[[ Material for this exercise open ]]

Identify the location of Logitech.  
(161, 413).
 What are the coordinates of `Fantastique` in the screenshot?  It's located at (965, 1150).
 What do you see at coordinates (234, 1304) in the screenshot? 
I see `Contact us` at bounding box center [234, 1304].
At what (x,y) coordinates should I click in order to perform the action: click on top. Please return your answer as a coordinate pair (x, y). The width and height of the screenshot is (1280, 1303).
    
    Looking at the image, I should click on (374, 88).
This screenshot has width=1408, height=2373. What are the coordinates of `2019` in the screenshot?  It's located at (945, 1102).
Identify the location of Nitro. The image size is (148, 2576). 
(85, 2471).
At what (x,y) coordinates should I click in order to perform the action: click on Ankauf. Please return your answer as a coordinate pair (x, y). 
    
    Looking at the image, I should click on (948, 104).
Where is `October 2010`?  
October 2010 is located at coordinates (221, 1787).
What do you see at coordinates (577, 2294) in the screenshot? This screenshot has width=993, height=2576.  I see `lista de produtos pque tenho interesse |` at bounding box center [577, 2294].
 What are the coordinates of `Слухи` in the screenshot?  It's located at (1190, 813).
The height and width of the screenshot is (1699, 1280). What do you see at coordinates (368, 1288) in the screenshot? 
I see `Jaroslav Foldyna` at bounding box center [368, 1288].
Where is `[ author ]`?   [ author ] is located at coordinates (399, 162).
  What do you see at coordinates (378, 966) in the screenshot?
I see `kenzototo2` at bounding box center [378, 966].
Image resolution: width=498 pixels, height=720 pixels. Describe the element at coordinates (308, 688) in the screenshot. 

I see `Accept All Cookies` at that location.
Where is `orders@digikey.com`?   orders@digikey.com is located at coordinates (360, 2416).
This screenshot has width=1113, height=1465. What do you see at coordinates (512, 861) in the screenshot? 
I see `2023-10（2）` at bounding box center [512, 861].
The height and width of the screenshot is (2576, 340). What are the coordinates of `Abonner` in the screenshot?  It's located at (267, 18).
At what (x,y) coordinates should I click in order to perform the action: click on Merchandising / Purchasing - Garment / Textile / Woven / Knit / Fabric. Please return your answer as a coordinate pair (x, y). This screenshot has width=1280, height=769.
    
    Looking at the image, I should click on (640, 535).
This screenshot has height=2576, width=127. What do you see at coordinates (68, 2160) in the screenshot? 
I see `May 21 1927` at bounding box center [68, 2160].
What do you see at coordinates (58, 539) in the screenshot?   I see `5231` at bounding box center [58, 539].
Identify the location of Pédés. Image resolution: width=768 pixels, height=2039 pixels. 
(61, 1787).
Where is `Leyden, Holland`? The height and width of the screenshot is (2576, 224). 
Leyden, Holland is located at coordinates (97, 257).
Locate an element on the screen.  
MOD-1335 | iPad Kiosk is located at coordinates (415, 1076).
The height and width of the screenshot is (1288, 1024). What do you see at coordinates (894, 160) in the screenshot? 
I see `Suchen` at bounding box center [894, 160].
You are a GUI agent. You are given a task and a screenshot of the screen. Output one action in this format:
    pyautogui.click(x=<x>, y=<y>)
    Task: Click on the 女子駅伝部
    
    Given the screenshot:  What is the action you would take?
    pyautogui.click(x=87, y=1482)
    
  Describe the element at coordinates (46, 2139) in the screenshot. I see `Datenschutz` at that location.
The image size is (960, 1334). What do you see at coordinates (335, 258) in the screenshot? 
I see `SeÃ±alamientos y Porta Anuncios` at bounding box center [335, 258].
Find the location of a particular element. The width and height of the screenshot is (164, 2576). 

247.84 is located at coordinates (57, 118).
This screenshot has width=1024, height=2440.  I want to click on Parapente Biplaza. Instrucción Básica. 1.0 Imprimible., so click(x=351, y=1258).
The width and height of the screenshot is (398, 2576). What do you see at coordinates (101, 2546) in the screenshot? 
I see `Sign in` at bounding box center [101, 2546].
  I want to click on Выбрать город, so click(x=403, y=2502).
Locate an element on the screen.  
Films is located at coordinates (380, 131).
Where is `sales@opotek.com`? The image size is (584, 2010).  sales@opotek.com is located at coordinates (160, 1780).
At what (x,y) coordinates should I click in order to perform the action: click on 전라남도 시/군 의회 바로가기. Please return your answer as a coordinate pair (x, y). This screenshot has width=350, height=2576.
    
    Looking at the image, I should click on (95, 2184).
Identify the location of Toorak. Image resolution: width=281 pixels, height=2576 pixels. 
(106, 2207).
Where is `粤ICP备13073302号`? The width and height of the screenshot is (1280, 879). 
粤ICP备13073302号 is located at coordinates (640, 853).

[[ Material for this exercise closed ]]

- **Work to complete**
Repeat the records above in full, word for word.

- **Written response**
Identify the location of Logitech.  
(161, 413).
 What are the coordinates of `Fantastique` in the screenshot?  It's located at (965, 1150).
 What do you see at coordinates (234, 1304) in the screenshot? 
I see `Contact us` at bounding box center [234, 1304].
At what (x,y) coordinates should I click in order to perform the action: click on top. Please return your answer as a coordinate pair (x, y). The width and height of the screenshot is (1280, 1303).
    
    Looking at the image, I should click on (374, 88).
This screenshot has width=1408, height=2373. What are the coordinates of `2019` in the screenshot?  It's located at (945, 1102).
Identify the location of Nitro. The image size is (148, 2576). 
(85, 2471).
At what (x,y) coordinates should I click in order to perform the action: click on Ankauf. Please return your answer as a coordinate pair (x, y). 
    
    Looking at the image, I should click on (948, 104).
Where is `October 2010`?  
October 2010 is located at coordinates (221, 1787).
What do you see at coordinates (577, 2294) in the screenshot? This screenshot has width=993, height=2576.  I see `lista de produtos pque tenho interesse |` at bounding box center [577, 2294].
 What are the coordinates of `Слухи` in the screenshot?  It's located at (1190, 813).
The height and width of the screenshot is (1699, 1280). What do you see at coordinates (368, 1288) in the screenshot? 
I see `Jaroslav Foldyna` at bounding box center [368, 1288].
Where is `[ author ]`?   [ author ] is located at coordinates (399, 162).
  What do you see at coordinates (378, 966) in the screenshot?
I see `kenzototo2` at bounding box center [378, 966].
Image resolution: width=498 pixels, height=720 pixels. Describe the element at coordinates (308, 688) in the screenshot. 

I see `Accept All Cookies` at that location.
Where is `orders@digikey.com`?   orders@digikey.com is located at coordinates (360, 2416).
This screenshot has width=1113, height=1465. What do you see at coordinates (512, 861) in the screenshot? 
I see `2023-10（2）` at bounding box center [512, 861].
The height and width of the screenshot is (2576, 340). What are the coordinates of `Abonner` in the screenshot?  It's located at (267, 18).
At what (x,y) coordinates should I click in order to perform the action: click on Merchandising / Purchasing - Garment / Textile / Woven / Knit / Fabric. Please return your answer as a coordinate pair (x, y). This screenshot has width=1280, height=769.
    
    Looking at the image, I should click on (640, 535).
This screenshot has height=2576, width=127. What do you see at coordinates (68, 2160) in the screenshot? 
I see `May 21 1927` at bounding box center [68, 2160].
What do you see at coordinates (58, 539) in the screenshot?   I see `5231` at bounding box center [58, 539].
Identify the location of Pédés. Image resolution: width=768 pixels, height=2039 pixels. 
(61, 1787).
Where is `Leyden, Holland`? The height and width of the screenshot is (2576, 224). 
Leyden, Holland is located at coordinates (97, 257).
Locate an element on the screen.  
MOD-1335 | iPad Kiosk is located at coordinates (415, 1076).
The height and width of the screenshot is (1288, 1024). What do you see at coordinates (894, 160) in the screenshot? 
I see `Suchen` at bounding box center [894, 160].
You are a GUI agent. You are given a task and a screenshot of the screen. Output one action in this format:
    pyautogui.click(x=<x>, y=<y>)
    Task: Click on the 女子駅伝部
    
    Given the screenshot:  What is the action you would take?
    pyautogui.click(x=87, y=1482)
    
  Describe the element at coordinates (46, 2139) in the screenshot. I see `Datenschutz` at that location.
The image size is (960, 1334). What do you see at coordinates (335, 258) in the screenshot? 
I see `SeÃ±alamientos y Porta Anuncios` at bounding box center [335, 258].
Find the location of a particular element. The width and height of the screenshot is (164, 2576). 

247.84 is located at coordinates (57, 118).
This screenshot has width=1024, height=2440.  I want to click on Parapente Biplaza. Instrucción Básica. 1.0 Imprimible., so click(x=351, y=1258).
The width and height of the screenshot is (398, 2576). What do you see at coordinates (101, 2546) in the screenshot? 
I see `Sign in` at bounding box center [101, 2546].
  I want to click on Выбрать город, so click(x=403, y=2502).
Locate an element on the screen.  
Films is located at coordinates (380, 131).
Where is `sales@opotek.com`? The image size is (584, 2010).  sales@opotek.com is located at coordinates (160, 1780).
At what (x,y) coordinates should I click in order to perform the action: click on 전라남도 시/군 의회 바로가기. Please return your answer as a coordinate pair (x, y). This screenshot has width=350, height=2576.
    
    Looking at the image, I should click on (95, 2184).
Identify the location of Toorak. Image resolution: width=281 pixels, height=2576 pixels. 
(106, 2207).
Where is `粤ICP备13073302号`? The width and height of the screenshot is (1280, 879). 
粤ICP备13073302号 is located at coordinates (640, 853).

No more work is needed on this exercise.